NOT LONG ago, the owner of a Phuket restaurant made his attitude plain. Phuketwan had given his restaurant a bad review, so he wasn't interested in advertising on the site.
Of course, what Phuketwan had done was to give his restaurant an honest review, not the usual Phuket deal: a fake promotion in exchange for a free meal.
We had arrived for a late lunch and the service was poor. The restaurant's staff hadn't been trained to act professionally at all times.
Yet as every street vendor knows, customers demand consistent quality when their stomachs rumble, not when a restaurant want to serve them.
There was the editor, too, who took a balanced article on Malaysia, designed to mark the country's 50th birthday, and removed all the negatives, so that the published result was totally positive, and a complete fabrication. Malaysian tourism was one of that publication's advertisers.
To some, truth is less important than money.
There are many people on Phuket who prefer to see only the sunny aspects of life on the island because it suits them, emotionally and financially. They ignore the negatives, at their peril.

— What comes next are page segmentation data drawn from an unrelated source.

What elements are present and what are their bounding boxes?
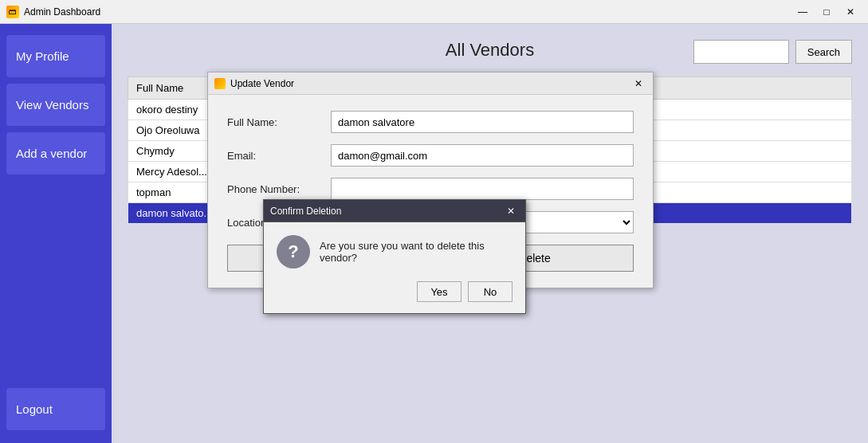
minimize-button[interactable]: —: [791, 3, 814, 21]
modal-icon: [214, 78, 226, 89]
search-button[interactable]: Search: [795, 40, 852, 64]
confirm-body: ? Are you sure you want to delete this v…: [264, 222, 525, 313]
app-icon: 🗃: [6, 6, 19, 18]
phone-row: Phone Number:: [227, 178, 634, 200]
sidebar-item-logout[interactable]: Logout: [6, 388, 105, 430]
phone-input[interactable]: [331, 178, 634, 200]
email-row: Email:: [227, 144, 634, 167]
main-content: All Vendors Search Full Name Categories …: [112, 24, 868, 443]
maximize-button[interactable]: □: [815, 3, 838, 21]
sidebar-item-label: My Profile: [16, 49, 69, 63]
search-input[interactable]: [693, 40, 789, 64]
fullname-row: Full Name:: [227, 111, 634, 133]
sidebar-item-view-vendors[interactable]: View Vendors: [6, 84, 105, 126]
confirm-title-bar: Confirm Deletion ✕: [264, 200, 525, 222]
confirm-dialog: Confirm Deletion ✕ ? Are you sure you wa…: [263, 199, 526, 314]
sidebar-item-add-vendor[interactable]: Add a vendor: [6, 132, 105, 174]
title-bar: 🗃 Admin Dashboard — □ ✕: [0, 0, 868, 24]
confirm-content: ? Are you sure you want to delete this v…: [277, 235, 513, 269]
confirm-icon: ?: [277, 235, 310, 269]
yes-button[interactable]: Yes: [417, 281, 461, 302]
confirm-message: Are you sure you want to delete this ven…: [320, 240, 513, 264]
email-label: Email:: [227, 150, 331, 162]
email-input[interactable]: [331, 144, 634, 167]
phone-label: Phone Number:: [227, 183, 331, 195]
sidebar: My Profile View Vendors Add a vendor Log…: [0, 24, 112, 443]
fullname-input[interactable]: [331, 111, 634, 133]
no-button[interactable]: No: [468, 281, 513, 302]
sidebar-item-label: View Vendors: [16, 98, 88, 112]
search-bar: Search: [693, 40, 852, 64]
confirm-buttons: Yes No: [277, 281, 513, 302]
fullname-label: Full Name:: [227, 116, 331, 128]
confirm-title-text: Confirm Deletion: [270, 206, 503, 217]
sidebar-item-label: Logout: [16, 402, 53, 416]
modal-close-button[interactable]: ✕: [630, 76, 646, 91]
close-button[interactable]: ✕: [839, 3, 862, 21]
sidebar-item-my-profile[interactable]: My Profile: [6, 35, 105, 77]
title-bar-controls: — □ ✕: [791, 3, 862, 21]
modal-title-bar: Update Vendor ✕: [208, 73, 653, 95]
title-bar-text: Admin Dashboard: [24, 6, 791, 18]
sidebar-item-label: Add a vendor: [16, 147, 87, 160]
modal-title-text: Update Vendor: [230, 78, 630, 89]
confirm-close-button[interactable]: ✕: [503, 204, 519, 218]
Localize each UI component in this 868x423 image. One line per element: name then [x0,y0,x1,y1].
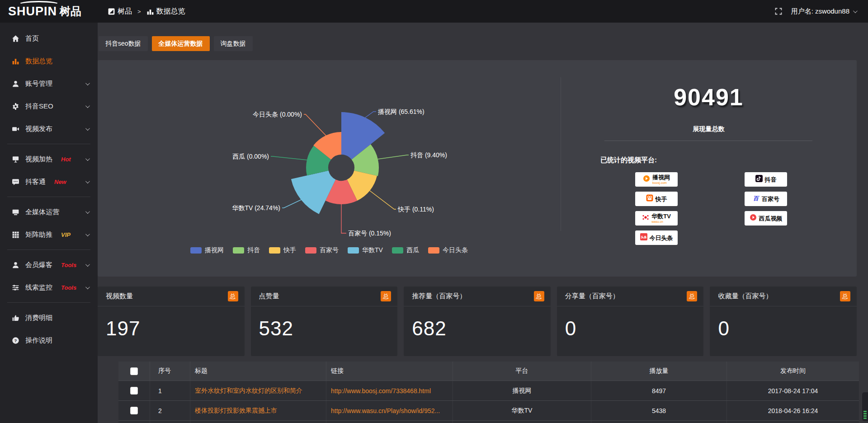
pie-slice-4[interactable] [291,170,336,214]
sidebar-item-home[interactable]: 首页 [0,27,98,50]
stat-card-header: 点赞量总 [251,287,398,306]
widget-bar [863,413,867,414]
wasu-logo-icon [642,214,649,223]
row-checkbox[interactable] [130,387,138,395]
breadcrumb-label: 树品 [118,7,132,16]
platform-name-text: 播视网 [652,174,670,180]
row-checkbox-cell [118,401,150,420]
baijiahao-logo-icon: 百 [752,194,760,203]
home-icon [12,35,19,42]
svg-text:头条: 头条 [641,235,647,239]
sidebar-item-monitor[interactable]: 全媒体运营 [0,201,98,223]
title-cell[interactable]: 室外水纹灯和室内水纹灯的区别和简介 [190,381,326,400]
tab-全媒体运营数据[interactable]: 全媒体运营数据 [152,36,210,51]
sidebar-item-label: 会员爆客 [25,261,52,269]
legend-swatch [190,247,202,254]
tab-bar: 抖音seo数据全媒体运营数据询盘数据 [99,36,857,51]
total-badge[interactable]: 总 [228,291,238,301]
platform-name: 播视网boosj.com [652,174,670,184]
time-cell: 2018-04-26 16:24 [727,401,859,420]
breadcrumb-item-current[interactable]: 数据总览 [146,7,185,16]
sidebar-divider [7,197,90,197]
app: { "header": { "logo_en": "SHUPIN", "logo… [0,0,868,423]
legend-item-播视网[interactable]: 播视网 [190,246,224,254]
legend-swatch [392,247,403,254]
sidebar-item-sliders[interactable]: 线索监控Tools [0,276,98,299]
summary-section: 90491 展现量总数 已统计的视频平台: 播视网boosj.com快手华数TV… [561,60,857,277]
legend-label: 播视网 [205,246,224,254]
rose-pie-chart[interactable]: 播视网 (65.61%)抖音 (9.40%)快手 (0.11%)百家号 (0.1… [98,60,561,277]
sidebar-item-grid[interactable]: 矩阵助推VIP [0,223,98,246]
empty-cell [326,421,453,423]
chart-legend: 播视网抖音快手百家号华数TV西瓜今日头条 [98,246,561,254]
breadcrumb: 树品 > 数据总览 [108,7,185,16]
row-checkbox[interactable] [130,407,138,414]
link-cell[interactable]: http://www.wasu.cn/Play/show/id/952... [326,401,453,420]
floating-side-widget[interactable] [862,392,868,421]
tab-询盘数据[interactable]: 询盘数据 [214,36,253,51]
sidebar-divider [7,144,90,144]
svg-text:?: ? [14,338,17,343]
platform-badge-kuaishou: 快手 [635,192,678,206]
sidebar-item-label: 操作说明 [25,336,52,345]
sidebar-item-label: 抖客通 [25,178,46,186]
table-row: 2楼体投影灯投影效果震撼上市http://www.wasu.cn/Play/sh… [118,400,859,420]
legend-swatch [348,247,359,254]
platform-cell: 华数TV [453,401,591,420]
platform-badge-douyin: 抖音 [745,172,787,187]
total-value: 90491 [561,84,857,111]
sidebar-item-person[interactable]: 会员爆客Tools [0,254,98,276]
total-badge[interactable]: 总 [840,291,850,301]
legend-label: 百家号 [320,246,339,254]
title-cell[interactable]: 楼体投影灯投影效果震撼上市 [190,401,326,420]
app-icon [108,8,115,15]
sidebar-item-gear[interactable]: 抖音SEO [0,95,98,118]
video-icon [12,125,19,133]
legend-label: 西瓜 [406,246,419,254]
question-icon: ? [12,337,19,344]
link-cell[interactable]: http://www.boosj.com/7338468.html [326,381,453,400]
platform-badge-xigua: 西瓜视频 [745,211,787,226]
legend-item-快手[interactable]: 快手 [269,246,296,254]
legend-item-华数TV[interactable]: 华数TV [348,246,383,254]
stat-card-title: 收藏量（百家号） [718,292,772,301]
sidebar-item-label: 数据总览 [25,57,52,66]
sidebar-item-chat[interactable]: 抖客通New [0,170,98,193]
sidebar-item-badge: Tools [61,262,76,268]
sidebar-item-video[interactable]: 视频发布 [0,118,98,140]
toutiao-logo-icon: 头条 [640,233,647,242]
fullscreen-icon[interactable] [775,8,782,15]
chevron-down-icon [85,232,90,236]
top-header: SHUPIN 树品 树品 > 数据总览 用户名: zswodun88 [0,0,868,23]
sidebar-item-badge: Tools [61,284,76,291]
breadcrumb-label: 数据总览 [156,7,185,16]
overview-panel: 播视网 (65.61%)抖音 (9.40%)快手 (0.11%)百家号 (0.1… [98,60,857,277]
breadcrumb-item-home[interactable]: 树品 [108,7,132,16]
platform-badge-wasu: 华数TVwasu.cn [635,211,678,226]
stat-card: 点赞量总532 [251,287,398,356]
total-badge[interactable]: 总 [381,291,391,301]
empty-cell [453,421,591,423]
sidebar-item-heat[interactable]: 视频加热Hot [0,148,98,170]
pie-label-line [304,114,326,136]
pie-label-line [341,204,346,233]
sidebar-item-thumb[interactable]: 消费明细 [0,306,98,329]
sidebar-item-bar-chart[interactable]: 数据总览 [0,50,98,72]
select-all-checkbox[interactable] [130,367,138,375]
username[interactable]: 用户名: zswodun88 [791,7,856,16]
sidebar-item-question[interactable]: ?操作说明 [0,329,98,352]
total-badge[interactable]: 总 [534,291,544,301]
legend-item-抖音[interactable]: 抖音 [233,246,260,254]
heat-icon [12,155,19,163]
stat-card: 推荐量（百家号）总682 [404,287,551,356]
legend-item-百家号[interactable]: 百家号 [305,246,339,254]
legend-item-今日头条[interactable]: 今日头条 [428,246,468,254]
person-icon [12,261,19,269]
table-row-partial [118,420,859,423]
user-icon [12,80,19,88]
pie-label: 抖音 (9.40%) [410,151,447,159]
sidebar-item-user[interactable]: 账号管理 [0,72,98,95]
total-badge[interactable]: 总 [687,291,697,301]
legend-item-西瓜[interactable]: 西瓜 [392,246,419,254]
tab-抖音seo数据[interactable]: 抖音seo数据 [99,36,148,51]
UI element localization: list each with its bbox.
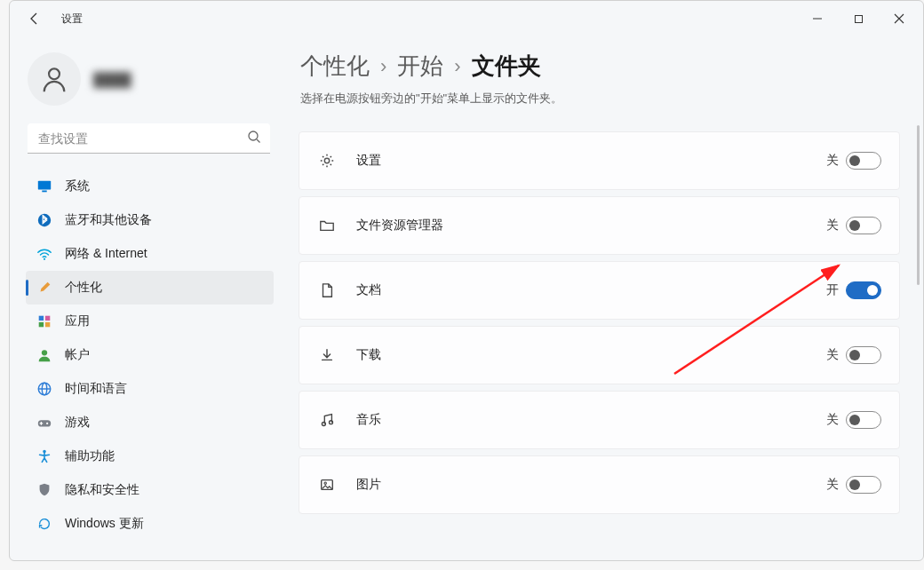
toggle-state-label: 关 (826, 477, 839, 493)
toggle-settings[interactable] (846, 152, 881, 170)
brush-icon (36, 280, 52, 296)
sidebar-item-label: 时间和语言 (65, 381, 127, 397)
toggle-music[interactable] (846, 411, 881, 429)
avatar-icon (39, 64, 69, 94)
svg-point-8 (44, 258, 45, 260)
folder-card-explorer: 文件资源管理器关 (299, 196, 900, 255)
breadcrumb-start[interactable]: 开始 (397, 51, 443, 82)
sidebar-item-apps[interactable]: 应用 (26, 305, 274, 338)
back-icon (28, 12, 42, 26)
svg-rect-5 (38, 181, 51, 190)
sidebar-item-accessibility[interactable]: 辅助功能 (26, 439, 274, 473)
toggle-explorer[interactable] (846, 217, 881, 234)
minimize-button[interactable] (797, 4, 838, 33)
settings-window: 设置 ████ 系统蓝牙和其他设备网 (9, 0, 924, 561)
search-input[interactable] (28, 123, 270, 154)
close-button[interactable] (879, 4, 920, 33)
toggle-state-label: 关 (826, 218, 839, 234)
toggle-state-label: 关 (826, 347, 839, 363)
apps-icon (36, 313, 52, 329)
sidebar-item-bluetooth[interactable]: 蓝牙和其他设备 (26, 203, 274, 237)
sidebar-item-accounts[interactable]: 帐户 (26, 338, 274, 372)
svg-rect-1 (855, 15, 862, 22)
sidebar-item-label: 网络 & Internet (65, 246, 147, 262)
search-icon (247, 130, 261, 147)
sidebar: ████ 系统蓝牙和其他设备网络 & Internet个性化应用帐户时间和语言游… (10, 36, 281, 560)
sidebar-item-label: 系统 (65, 178, 90, 194)
sidebar-item-label: 隐私和安全性 (65, 482, 139, 498)
user-name: ████ (93, 72, 131, 87)
folder-icon (317, 216, 337, 235)
toggle-pictures[interactable] (846, 476, 881, 494)
user-icon (36, 347, 52, 363)
sidebar-item-personalize[interactable]: 个性化 (26, 271, 274, 305)
svg-point-3 (249, 131, 258, 140)
svg-rect-9 (39, 316, 44, 321)
sidebar-item-label: 应用 (65, 313, 90, 329)
chevron-right-icon: › (380, 55, 386, 78)
svg-rect-11 (39, 322, 44, 327)
page-description: 选择在电源按钮旁边的"开始"菜单上显示的文件夹。 (300, 91, 905, 107)
svg-rect-6 (42, 191, 46, 193)
svg-point-21 (322, 423, 325, 426)
svg-point-18 (46, 423, 48, 424)
sidebar-item-label: 帐户 (65, 347, 90, 363)
minimize-icon (812, 13, 823, 24)
document-icon (317, 281, 337, 300)
breadcrumb: 个性化 › 开始 › 文件夹 (300, 51, 905, 82)
maximize-button[interactable] (838, 4, 879, 33)
sidebar-item-update[interactable]: Windows 更新 (26, 507, 274, 541)
maximize-icon (854, 14, 864, 24)
folder-card-settings: 设置关 (299, 131, 900, 190)
wifi-icon (36, 246, 52, 262)
svg-line-4 (257, 139, 260, 143)
back-button[interactable] (22, 6, 47, 31)
globe-icon (36, 381, 52, 397)
sidebar-item-label: Windows 更新 (65, 516, 144, 532)
toggle-state-label: 开 (826, 282, 839, 298)
svg-point-2 (49, 68, 60, 79)
refresh-icon (36, 516, 52, 532)
svg-rect-12 (45, 322, 50, 327)
gamepad-icon (36, 415, 52, 431)
folder-card-documents: 文档开 (299, 261, 900, 320)
shield-icon (36, 482, 52, 498)
svg-point-24 (324, 482, 326, 484)
folder-label: 音乐 (356, 412, 807, 428)
titlebar: 设置 (10, 1, 923, 36)
toggle-downloads[interactable] (846, 346, 881, 364)
svg-point-22 (330, 421, 333, 424)
nav: 系统蓝牙和其他设备网络 & Internet个性化应用帐户时间和语言游戏辅助功能… (26, 170, 274, 541)
folder-label: 文件资源管理器 (356, 218, 807, 234)
sidebar-item-label: 蓝牙和其他设备 (65, 212, 152, 228)
window-title: 设置 (61, 12, 83, 27)
music-icon (317, 410, 337, 430)
gear-icon (317, 151, 337, 170)
sidebar-item-label: 个性化 (65, 280, 102, 296)
search-row (28, 123, 270, 154)
avatar (28, 52, 81, 106)
access-icon (36, 448, 52, 464)
main-content: 个性化 › 开始 › 文件夹 选择在电源按钮旁边的"开始"菜单上显示的文件夹。 … (281, 36, 923, 560)
sidebar-item-network[interactable]: 网络 & Internet (26, 237, 274, 271)
download-icon (317, 345, 337, 365)
chevron-right-icon: › (454, 55, 460, 78)
toggle-state-label: 关 (826, 412, 839, 428)
sidebar-item-privacy[interactable]: 隐私和安全性 (26, 473, 274, 507)
folder-card-music: 音乐关 (299, 391, 900, 449)
sidebar-item-gaming[interactable]: 游戏 (26, 406, 274, 439)
toggle-documents[interactable] (846, 281, 881, 299)
svg-rect-10 (45, 316, 50, 321)
folder-label: 下载 (356, 347, 807, 363)
sidebar-item-label: 辅助功能 (65, 448, 115, 464)
svg-point-13 (42, 350, 47, 355)
scrollbar[interactable] (917, 125, 920, 285)
breadcrumb-personalize[interactable]: 个性化 (300, 51, 370, 82)
svg-point-20 (324, 158, 329, 162)
user-block[interactable]: ████ (26, 47, 274, 123)
image-icon (317, 475, 337, 495)
sidebar-item-label: 游戏 (65, 415, 90, 431)
sidebar-item-time[interactable]: 时间和语言 (26, 372, 274, 406)
close-icon (894, 13, 904, 24)
sidebar-item-system[interactable]: 系统 (26, 170, 274, 203)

Phuketwan is sometimes criticised for finding too much at fault with Phuket. Yet we report the positives when we find them, too. The world needs balance and objectivity.
As journalists, we are obliged to ignore self-interest. If, say, we faced the threat of having the water turned off for writing a story about our landlord, we would feel obliged to write that story.
Some readers misjudge us, though, and imagine we are able to right every injustice, sometimes overnight. We are not vigilantes, nor can we be effective substitutes for local authorities or the police. Our hope is to improve the system, not target individual wrong-doers.
All things considered, Phuket is reasonably well served by its English-language media. The choice these days is much greater, which is good, yet there's a downside to that. Readers need to be able to sort the journalism from the promotions.
What any reader should always look for is the source of the material, and honest disclosures of vested interest by the author.
If an article contains no byline or no mention of the source, you can assume it's propaganda. Don't waste your time reading it.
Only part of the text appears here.